[[ EXTRACTED DATA, beginning ]]
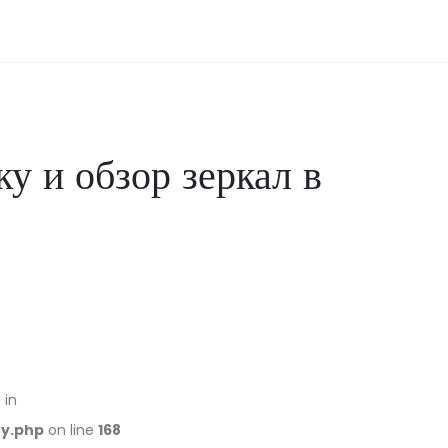
у и обзор зеркал в
 in
ry.php
on line
168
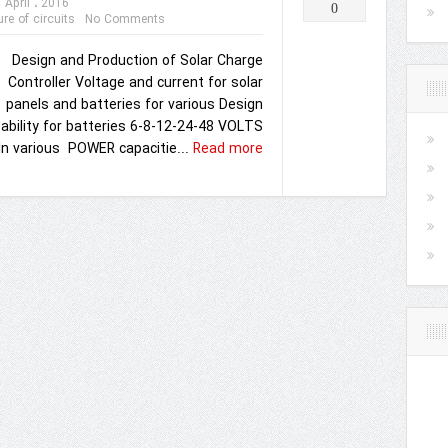
April ، 2016
0
e of circuits
No Comments
Design and Production of Solar Charge
Controller Voltage and current for solar
panels and batteries for various Design
ability for batteries 6-8-12-24-48 VOLTS
In various POWER capacitie...
Read more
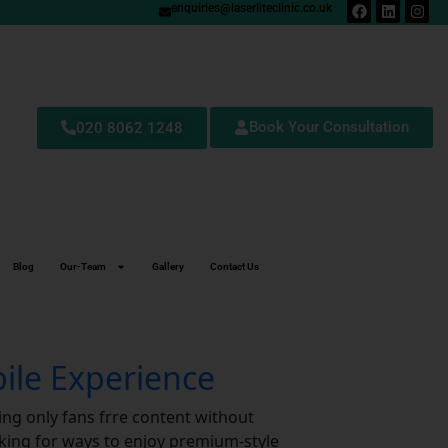
enquiries@laserliteclinic.co.uk
Book Your Consultation
020 8062 1248
Blog
Our-Team
Gallery
Contact Us
bile Experience
ing only fans frre content without
king for ways to enjoy premium‑style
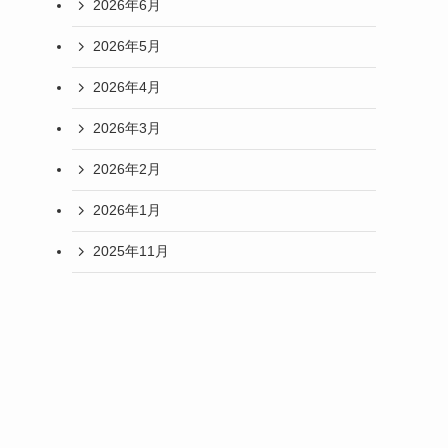
2026年6月
2026年5月
2026年4月
2026年3月
2026年2月
2026年1月
2025年11月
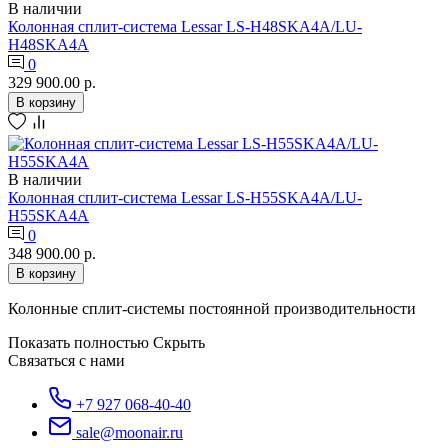
В наличии
Колонная сплит-система Lessar LS-H48SKA4A/LU-
H48SKA4A
0
329 900.00 р.
В корзину
В наличии
Колонная сплит-система Lessar LS-H55SKA4A/LU-
H55SKA4A
0
348 900.00 р.
В корзину
Колонные сплит-системы постоянной производительности
Показать полностью
Скрыть
Связаться с нами
+7 927 068-40-40
sale@moonair.ru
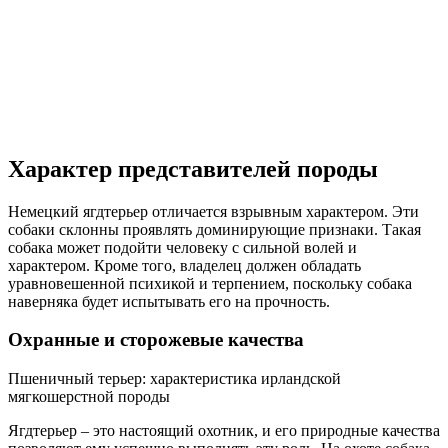
Характер представителей породы
Немецкий ягдтерьер отличается взрывным характером. Эти
собаки склонны проявлять доминирующие признаки. Такая
собака может подойти человеку с сильной волей и
характером. Кроме того, владелец должен обладать
уравновешенной психикой и терпением, поскольку собака
наверняка будет испытывать его на прочность.
Охранные и сторожевые качества
Пшеничный терьер: характеристика ирландской
мягкошерстной породы
Ягдтерьер – это настоящий охотник, и его природные качества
[[ EXTRACTED DATA, end ]]
■ **WORK TO COMPLETE**
Give back the data exactly. Pictures stay out.

■ **RESPONSE**
у и обзор зеркал в
 in
ry.php
on line
168
April ، 2016
0
e of circuits
No Comments
Design and Production of Solar Charge
Controller Voltage and current for solar
panels and batteries for various Design
ability for batteries 6-8-12-24-48 VOLTS
In various POWER capacitie...
Read more
enquiries@laserliteclinic.co.uk
Book Your Consultation
020 8062 1248
Blog
Our-Team
Gallery
Contact Us
bile Experience
ing only fans frre content without
king for ways to enjoy premium‑style
2026年6月
2026年5月
2026年4月
2026年3月
2026年2月
2026年1月
2025年11月
В наличии
Колонная сплит-система Lessar LS-H48SKA4A/LU-
H48SKA4A
0
329 900.00 р.
В корзину
В наличии
Колонная сплит-система Lessar LS-H55SKA4A/LU-
H55SKA4A
0
348 900.00 р.
В корзину
Колонные сплит-системы постоянной производительности
Показать полностью
Скрыть
Связаться с нами
+7 927 068-40-40
sale@moonair.ru
Характер представителей породы
Немецкий ягдтерьер отличается взрывным характером. Эти
собаки склонны проявлять доминирующие признаки. Такая
собака может подойти человеку с сильной волей и
характером. Кроме того, владелец должен обладать
уравновешенной психикой и терпением, поскольку собака
наверняка будет испытывать его на прочность.
Охранные и сторожевые качества
Пшеничный терьер: характеристика ирландской
мягкошерстной породы
Ягдтерьер – это настоящий охотник, и его природные качества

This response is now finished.